This episode of Pour Over spotlights Shannon Goggin, the Co-founder and CEO of Noyo, a benefits data platform powering next-generation benefits experiences. Shannon's journey to founding Noyo spans diverse roles, from management consulting to product management at the HR tech startup, Zenefits. Shannon shares key insights from her early career experiences, describing how she has learned to challenge the status quo in environments that are often rigidly stuck in old systems and processes. While working at Zenefits, she gained insights that highlighted the need for a supportive framework. This is how Noyo was first designed. Shannon shares some of the early challenges of finding collaborative partners, describing what makes Noyo’s mission attractive for those who come from a tech background and others who know the benefits ecosystem. We discuss the common traits of high performers in her scaling team, and why she considers it an advantage, rather than a liability, that her identity is tied to that of the company. Hear why Shannon doesn’t have one role model in particular but rather embodies different styles. Sharing the future vision and challenges, Shannon highlights the efficacy of Noyo’s software and the small team behind it. She also shares the important principle of thinking of yourself as the end user of your product and the double-edged sword of taking everything personally.

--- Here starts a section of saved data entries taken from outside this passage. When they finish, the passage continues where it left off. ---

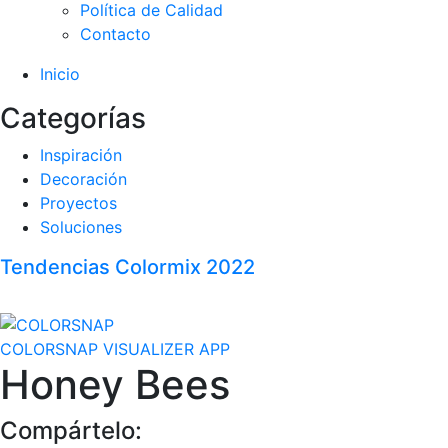
Política de Calidad
Contacto
Inicio
Categorías
Inspiración
Decoración
Proyectos
Soluciones
Tendencias Colormix 2022
COLORSNAP VISUALIZER APP
Honey Bees
Compártelo: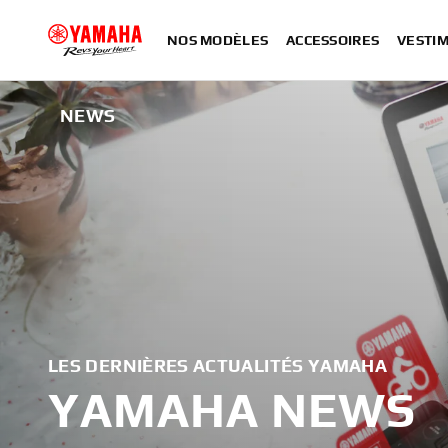
NOS MODÈLES
ACCESSOIRES
VESTIM
NEWS
LES DERNIÈRES ACTUALITÉS YAMAHA
YAMAHA NEWS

Early Lessons & Shannon’s Motivations: How far you can get if you have a high level of ambition and are willing to challenge what is commonly accepted as impossible. Working at Zenefits, Shannon was able to see the blockers behind accessibility before landing on the need for new infrastructure.

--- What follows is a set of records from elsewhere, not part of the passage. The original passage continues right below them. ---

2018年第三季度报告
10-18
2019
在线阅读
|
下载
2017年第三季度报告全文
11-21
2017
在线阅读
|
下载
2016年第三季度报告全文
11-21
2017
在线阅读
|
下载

Early Challenges & Building a Trusted Brand: Noyo Aims to demystify the world of benefits to empower everyday people through a data-based approach. Earning trust and building relationships in an environment with a high volume of sensitive and private information isn’t as easy as it looks in retrospect.

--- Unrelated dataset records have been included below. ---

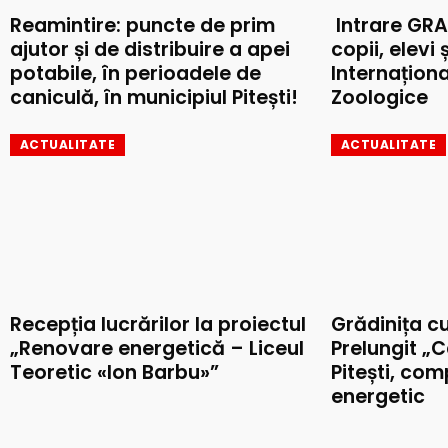
Reamintire: puncte de prim
Intrare GRA
ajutor și de distribuire a apei
copii, elevi 
potabile, în perioadele de
Internaționa
caniculă, în municipiul Pitești!
Zoologice
ACTUALITATE
ACTUALITATE
Recepția lucrărilor la proiectul
Grădinița c
„Renovare energetică – Liceul
Prelungit „C
Teoretic «Ion Barbu»”
Pitești, co
energetic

Scaling a Team: Growing from three employees to 80, the highest performers take ownership of what they are hired to solve for. They are hyper-collaborative, hyper-creative, and work to form a point of view.
Finding Identity & Character of Leadership: A personal identity rooted in the company’s evolution propels Shannon to commit fully to her team, partners, and the mission of the country. Her passion for understanding the details to shape the path forward where the data is so clear and reliable that users can easily benefit.
Sources of Inspiration: Identifies that no one person can be your model for success, but rather believes that different styles are necessary in different moments.
Changes in Data: A surge in investment for those building in the tech startup space, with a broader set of companies playing in the space. Insurance companies investing in APIs and considering the future to a new extent.
Long-Term Vision: Now supporting the biggest insurance companies in the world, a future focus is on helping to transform their own systems. Using technology to scale, not people, and working to support the customer base.
Bridging the Gap to the End User: Everyone who works at Noyo is an end customer with their own insurance, which enables them to fully understand the experience.
QUOTES
“That heightened level of ambition and just being a little stubborn, you get a lot farther than most people think is possible.”
“We’re not trying to burn down the industry; we’re not trying to blow it up and start it over. We’re trying to really work with people who are already in the industry to make it dramatically better.”
“For me, understanding the details is what helps me shape how we get the path forward.”
“The challenge for us is, how much good data can we get from the insurance companies to help them improve? So we are investing a ton to add new software tools to improve the quality of data and visibility.”
“[It] always surprises the partners we work with for the level of scale and service we provide them, which is a testament to the software that we have built.”
“When you’re building something; when you’re shipping something, think about yourself as the end user because you are.”